Action item:
Apart from the pictures, return every line of the listing exactly.

● ● ● ● ●

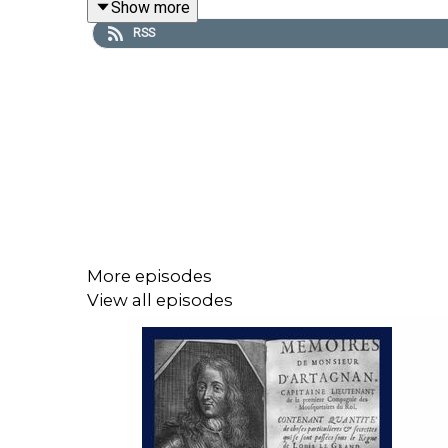
Show more
RSS
Das Folgenbild zeigt David & Victor im Oktober 20
……
WERBUNG
More episodes
View all episodes
Du willst dir die Rabatte unserer weiteren Werbep
…….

● ● ● ● ●

Answer to the problem:
Show more
RSS
Das Folgenbild zeigt David & Victor im Oktober 20
……
WERBUNG
More episodes
View all episodes
Du willst dir die Rabatte unserer weiteren Werbep
…….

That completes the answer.